§ **TO DO**
Without the pictures, give every record again exactly.

[Opening DATA EXTRACT section]

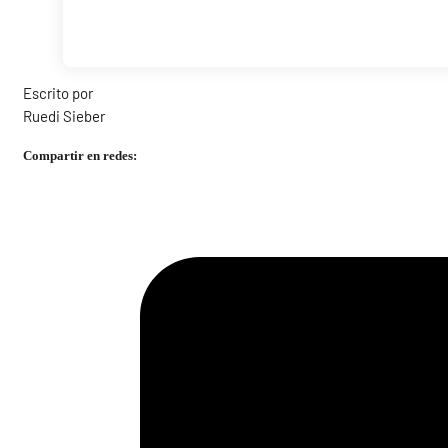
Escrito por
Ruedi Sieber
Compartir en redes:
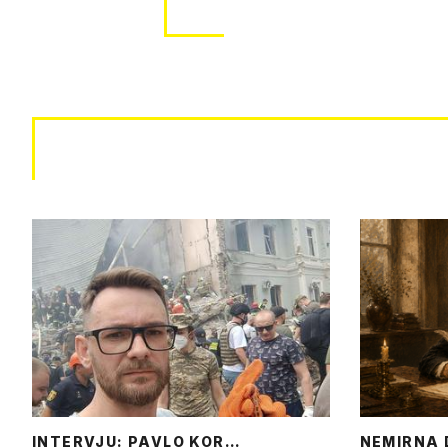
INTERVJU: PAVLO KOR…
NEMIRNA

[Closing DATA EXTRACT section]

§ **REPLY**
Escrito por
Ruedi Sieber
Compartir en redes:
INTERVJU: PAVLO KOR…
NEMIRNA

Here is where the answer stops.